- **YOUR TASK**: Please set down the entries below once more, exactly.

- Opening Delimiter -

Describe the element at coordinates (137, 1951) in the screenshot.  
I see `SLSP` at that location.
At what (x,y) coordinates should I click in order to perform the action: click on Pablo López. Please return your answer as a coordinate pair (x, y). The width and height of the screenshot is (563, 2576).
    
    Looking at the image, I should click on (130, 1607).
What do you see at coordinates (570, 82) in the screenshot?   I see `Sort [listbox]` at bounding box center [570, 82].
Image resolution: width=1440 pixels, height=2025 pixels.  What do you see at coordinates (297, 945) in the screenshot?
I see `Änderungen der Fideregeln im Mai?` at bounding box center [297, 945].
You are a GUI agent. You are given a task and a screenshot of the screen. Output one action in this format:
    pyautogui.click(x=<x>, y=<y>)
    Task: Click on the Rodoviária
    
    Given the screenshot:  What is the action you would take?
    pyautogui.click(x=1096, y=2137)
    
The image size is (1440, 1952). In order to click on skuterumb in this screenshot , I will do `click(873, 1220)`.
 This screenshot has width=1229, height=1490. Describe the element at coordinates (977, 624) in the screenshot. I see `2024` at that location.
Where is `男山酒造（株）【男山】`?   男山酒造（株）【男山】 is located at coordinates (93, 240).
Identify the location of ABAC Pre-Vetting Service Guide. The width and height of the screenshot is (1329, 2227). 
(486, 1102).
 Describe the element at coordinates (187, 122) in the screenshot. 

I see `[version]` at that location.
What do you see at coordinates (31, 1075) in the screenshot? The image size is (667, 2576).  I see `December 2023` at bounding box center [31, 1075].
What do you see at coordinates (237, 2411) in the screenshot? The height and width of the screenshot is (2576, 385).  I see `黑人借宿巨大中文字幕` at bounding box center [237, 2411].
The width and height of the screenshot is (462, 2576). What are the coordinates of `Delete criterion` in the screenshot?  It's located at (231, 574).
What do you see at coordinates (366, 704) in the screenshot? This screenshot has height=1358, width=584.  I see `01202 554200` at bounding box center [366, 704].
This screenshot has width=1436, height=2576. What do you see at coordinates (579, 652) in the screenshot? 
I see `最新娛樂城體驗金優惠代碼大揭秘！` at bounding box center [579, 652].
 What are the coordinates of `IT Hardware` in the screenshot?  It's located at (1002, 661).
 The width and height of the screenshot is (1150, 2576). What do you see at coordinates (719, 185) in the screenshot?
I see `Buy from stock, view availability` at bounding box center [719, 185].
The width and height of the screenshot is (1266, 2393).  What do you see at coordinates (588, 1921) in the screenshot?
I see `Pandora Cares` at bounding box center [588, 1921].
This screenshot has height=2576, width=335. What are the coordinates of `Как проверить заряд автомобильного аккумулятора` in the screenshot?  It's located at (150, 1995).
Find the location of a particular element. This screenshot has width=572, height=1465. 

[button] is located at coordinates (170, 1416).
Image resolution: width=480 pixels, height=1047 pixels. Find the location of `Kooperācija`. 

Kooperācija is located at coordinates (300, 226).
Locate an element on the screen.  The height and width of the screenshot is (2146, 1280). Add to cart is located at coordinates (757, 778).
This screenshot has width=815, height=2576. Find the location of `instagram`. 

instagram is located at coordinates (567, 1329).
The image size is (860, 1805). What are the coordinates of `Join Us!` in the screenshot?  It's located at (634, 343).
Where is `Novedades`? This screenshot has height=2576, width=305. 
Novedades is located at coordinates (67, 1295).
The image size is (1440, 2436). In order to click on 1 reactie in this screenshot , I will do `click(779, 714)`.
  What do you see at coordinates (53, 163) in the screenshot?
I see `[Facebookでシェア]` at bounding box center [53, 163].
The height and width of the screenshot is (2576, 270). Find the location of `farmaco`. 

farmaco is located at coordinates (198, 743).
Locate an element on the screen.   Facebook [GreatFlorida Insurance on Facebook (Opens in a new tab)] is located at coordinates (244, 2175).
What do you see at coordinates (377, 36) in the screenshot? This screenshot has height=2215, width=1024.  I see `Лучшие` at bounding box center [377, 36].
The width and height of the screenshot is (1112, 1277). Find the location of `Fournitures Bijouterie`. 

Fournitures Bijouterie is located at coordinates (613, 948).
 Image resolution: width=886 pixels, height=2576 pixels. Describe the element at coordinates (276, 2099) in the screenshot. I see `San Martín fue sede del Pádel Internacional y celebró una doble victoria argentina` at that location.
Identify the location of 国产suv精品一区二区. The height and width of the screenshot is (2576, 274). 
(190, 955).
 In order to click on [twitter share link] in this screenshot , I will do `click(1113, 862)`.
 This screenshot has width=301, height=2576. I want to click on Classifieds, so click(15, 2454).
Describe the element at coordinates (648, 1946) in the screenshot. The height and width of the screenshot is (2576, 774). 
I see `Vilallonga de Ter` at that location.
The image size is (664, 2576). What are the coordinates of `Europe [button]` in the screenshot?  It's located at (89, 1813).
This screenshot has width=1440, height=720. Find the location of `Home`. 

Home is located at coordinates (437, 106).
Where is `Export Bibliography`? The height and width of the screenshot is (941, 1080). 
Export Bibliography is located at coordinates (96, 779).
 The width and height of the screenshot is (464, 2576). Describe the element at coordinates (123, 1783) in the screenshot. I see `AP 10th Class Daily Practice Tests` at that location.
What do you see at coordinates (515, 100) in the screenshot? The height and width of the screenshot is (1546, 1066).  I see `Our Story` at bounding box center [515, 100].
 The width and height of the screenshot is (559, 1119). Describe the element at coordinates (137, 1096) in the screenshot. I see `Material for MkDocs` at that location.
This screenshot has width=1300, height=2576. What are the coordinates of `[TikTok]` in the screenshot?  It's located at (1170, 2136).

- Closing Delimiter -

- **ANSWER SECTION**:
Describe the element at coordinates (137, 1951) in the screenshot.  
I see `SLSP` at that location.
At what (x,y) coordinates should I click in order to perform the action: click on Pablo López. Please return your answer as a coordinate pair (x, y). The width and height of the screenshot is (563, 2576).
    
    Looking at the image, I should click on (130, 1607).
What do you see at coordinates (570, 82) in the screenshot?   I see `Sort [listbox]` at bounding box center [570, 82].
Image resolution: width=1440 pixels, height=2025 pixels.  What do you see at coordinates (297, 945) in the screenshot?
I see `Änderungen der Fideregeln im Mai?` at bounding box center [297, 945].
You are a GUI agent. You are given a task and a screenshot of the screen. Output one action in this format:
    pyautogui.click(x=<x>, y=<y>)
    Task: Click on the Rodoviária
    
    Given the screenshot:  What is the action you would take?
    pyautogui.click(x=1096, y=2137)
    
The image size is (1440, 1952). In order to click on skuterumb in this screenshot , I will do `click(873, 1220)`.
 This screenshot has width=1229, height=1490. Describe the element at coordinates (977, 624) in the screenshot. I see `2024` at that location.
Where is `男山酒造（株）【男山】`?   男山酒造（株）【男山】 is located at coordinates (93, 240).
Identify the location of ABAC Pre-Vetting Service Guide. The width and height of the screenshot is (1329, 2227). 
(486, 1102).
 Describe the element at coordinates (187, 122) in the screenshot. 

I see `[version]` at that location.
What do you see at coordinates (31, 1075) in the screenshot? The image size is (667, 2576).  I see `December 2023` at bounding box center [31, 1075].
What do you see at coordinates (237, 2411) in the screenshot? The height and width of the screenshot is (2576, 385).  I see `黑人借宿巨大中文字幕` at bounding box center [237, 2411].
The width and height of the screenshot is (462, 2576). What are the coordinates of `Delete criterion` in the screenshot?  It's located at (231, 574).
What do you see at coordinates (366, 704) in the screenshot? This screenshot has height=1358, width=584.  I see `01202 554200` at bounding box center [366, 704].
This screenshot has width=1436, height=2576. What do you see at coordinates (579, 652) in the screenshot? 
I see `最新娛樂城體驗金優惠代碼大揭秘！` at bounding box center [579, 652].
 What are the coordinates of `IT Hardware` in the screenshot?  It's located at (1002, 661).
 The width and height of the screenshot is (1150, 2576). What do you see at coordinates (719, 185) in the screenshot?
I see `Buy from stock, view availability` at bounding box center [719, 185].
The width and height of the screenshot is (1266, 2393).  What do you see at coordinates (588, 1921) in the screenshot?
I see `Pandora Cares` at bounding box center [588, 1921].
This screenshot has height=2576, width=335. What are the coordinates of `Как проверить заряд автомобильного аккумулятора` in the screenshot?  It's located at (150, 1995).
Find the location of a particular element. This screenshot has width=572, height=1465. 

[button] is located at coordinates (170, 1416).
Image resolution: width=480 pixels, height=1047 pixels. Find the location of `Kooperācija`. 

Kooperācija is located at coordinates (300, 226).
Locate an element on the screen.  The height and width of the screenshot is (2146, 1280). Add to cart is located at coordinates (757, 778).
This screenshot has width=815, height=2576. Find the location of `instagram`. 

instagram is located at coordinates (567, 1329).
The image size is (860, 1805). What are the coordinates of `Join Us!` in the screenshot?  It's located at (634, 343).
Where is `Novedades`? This screenshot has height=2576, width=305. 
Novedades is located at coordinates (67, 1295).
The image size is (1440, 2436). In order to click on 1 reactie in this screenshot , I will do `click(779, 714)`.
  What do you see at coordinates (53, 163) in the screenshot?
I see `[Facebookでシェア]` at bounding box center [53, 163].
The height and width of the screenshot is (2576, 270). Find the location of `farmaco`. 

farmaco is located at coordinates (198, 743).
Locate an element on the screen.   Facebook [GreatFlorida Insurance on Facebook (Opens in a new tab)] is located at coordinates (244, 2175).
What do you see at coordinates (377, 36) in the screenshot? This screenshot has height=2215, width=1024.  I see `Лучшие` at bounding box center [377, 36].
The width and height of the screenshot is (1112, 1277). Find the location of `Fournitures Bijouterie`. 

Fournitures Bijouterie is located at coordinates (613, 948).
 Image resolution: width=886 pixels, height=2576 pixels. Describe the element at coordinates (276, 2099) in the screenshot. I see `San Martín fue sede del Pádel Internacional y celebró una doble victoria argentina` at that location.
Identify the location of 国产suv精品一区二区. The height and width of the screenshot is (2576, 274). 
(190, 955).
 In order to click on [twitter share link] in this screenshot , I will do `click(1113, 862)`.
 This screenshot has width=301, height=2576. I want to click on Classifieds, so click(15, 2454).
Describe the element at coordinates (648, 1946) in the screenshot. The height and width of the screenshot is (2576, 774). 
I see `Vilallonga de Ter` at that location.
The image size is (664, 2576). What are the coordinates of `Europe [button]` in the screenshot?  It's located at (89, 1813).
This screenshot has width=1440, height=720. Find the location of `Home`. 

Home is located at coordinates (437, 106).
Where is `Export Bibliography`? The height and width of the screenshot is (941, 1080). 
Export Bibliography is located at coordinates (96, 779).
 The width and height of the screenshot is (464, 2576). Describe the element at coordinates (123, 1783) in the screenshot. I see `AP 10th Class Daily Practice Tests` at that location.
What do you see at coordinates (515, 100) in the screenshot? The height and width of the screenshot is (1546, 1066).  I see `Our Story` at bounding box center [515, 100].
 The width and height of the screenshot is (559, 1119). Describe the element at coordinates (137, 1096) in the screenshot. I see `Material for MkDocs` at that location.
This screenshot has width=1300, height=2576. What are the coordinates of `[TikTok]` in the screenshot?  It's located at (1170, 2136).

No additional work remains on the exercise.